§ TASK TO COMPLETE: Scan the data below for lines holding the word "Albinele", and copy each line found.

————

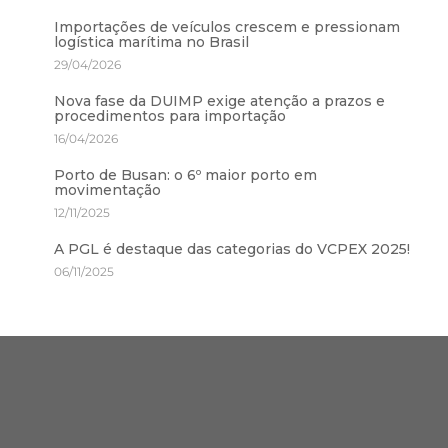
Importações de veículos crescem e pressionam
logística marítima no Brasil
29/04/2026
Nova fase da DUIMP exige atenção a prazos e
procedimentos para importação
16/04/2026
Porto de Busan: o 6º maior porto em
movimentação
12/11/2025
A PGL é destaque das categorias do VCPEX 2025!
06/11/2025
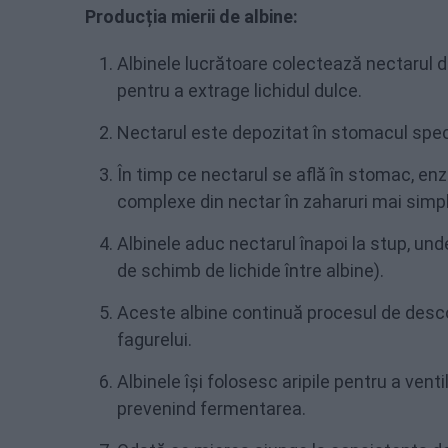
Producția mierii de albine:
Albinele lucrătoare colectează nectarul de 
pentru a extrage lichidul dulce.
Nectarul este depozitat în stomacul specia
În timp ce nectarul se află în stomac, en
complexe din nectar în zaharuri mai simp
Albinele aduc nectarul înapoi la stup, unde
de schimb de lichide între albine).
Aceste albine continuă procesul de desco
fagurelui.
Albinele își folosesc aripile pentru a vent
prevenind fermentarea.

————

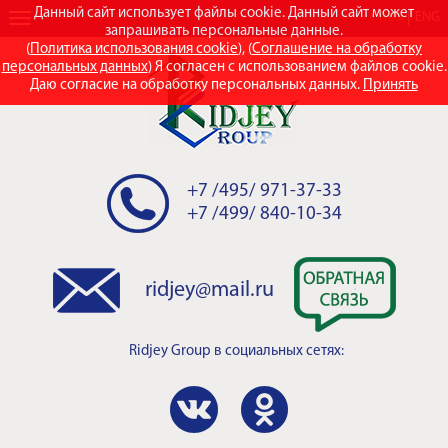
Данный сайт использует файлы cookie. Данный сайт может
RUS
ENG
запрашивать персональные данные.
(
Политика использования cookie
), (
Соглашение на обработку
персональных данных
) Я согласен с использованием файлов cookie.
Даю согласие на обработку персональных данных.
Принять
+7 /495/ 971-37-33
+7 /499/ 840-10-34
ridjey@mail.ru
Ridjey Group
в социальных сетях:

————

§ RESPONSE TO THE TASK:
Albinele lucrătoare colectează nectarul de 
Albinele aduc nectarul înapoi la stup, unde
Albinele își folosesc aripile pentru a vent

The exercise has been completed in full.